_THE TASK_:
Pull out every line of the listing below where "реализации" appears.

*-*-*

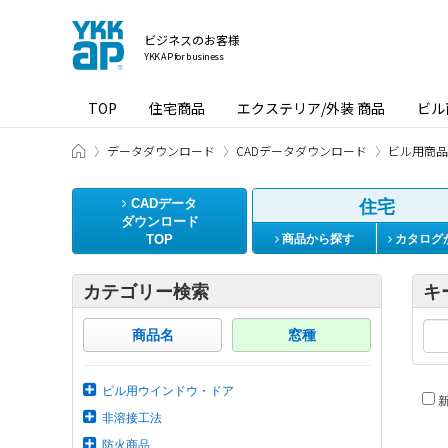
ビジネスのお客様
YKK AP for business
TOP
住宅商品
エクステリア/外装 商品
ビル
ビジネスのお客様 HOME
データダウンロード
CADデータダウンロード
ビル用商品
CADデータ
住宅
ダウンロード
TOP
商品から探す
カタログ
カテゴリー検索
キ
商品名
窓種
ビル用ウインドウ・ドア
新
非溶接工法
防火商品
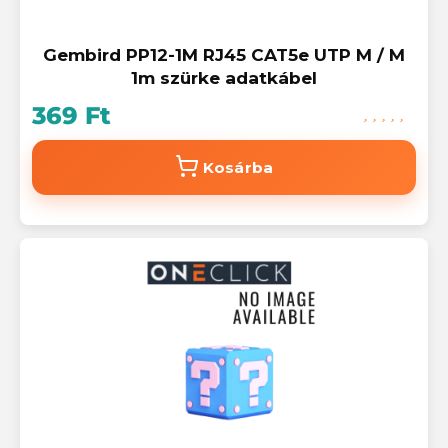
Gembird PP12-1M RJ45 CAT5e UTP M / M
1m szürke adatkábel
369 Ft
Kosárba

*-*-*

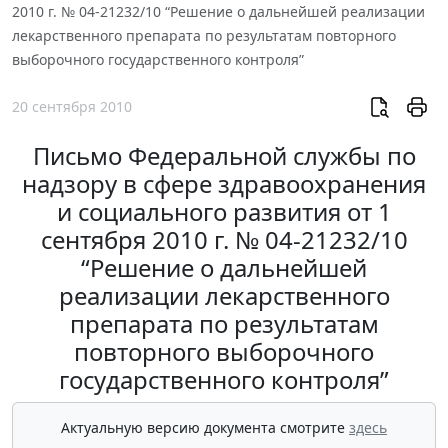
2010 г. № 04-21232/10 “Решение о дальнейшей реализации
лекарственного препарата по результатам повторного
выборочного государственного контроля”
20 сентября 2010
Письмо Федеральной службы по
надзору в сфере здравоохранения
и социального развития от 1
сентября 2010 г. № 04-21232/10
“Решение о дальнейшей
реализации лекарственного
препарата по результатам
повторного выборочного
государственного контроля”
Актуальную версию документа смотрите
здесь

*-*-*

_EXERCISE RESULT_:
2010 г. № 04-21232/10 “Решение о дальнейшей реализации
реализации лекарственного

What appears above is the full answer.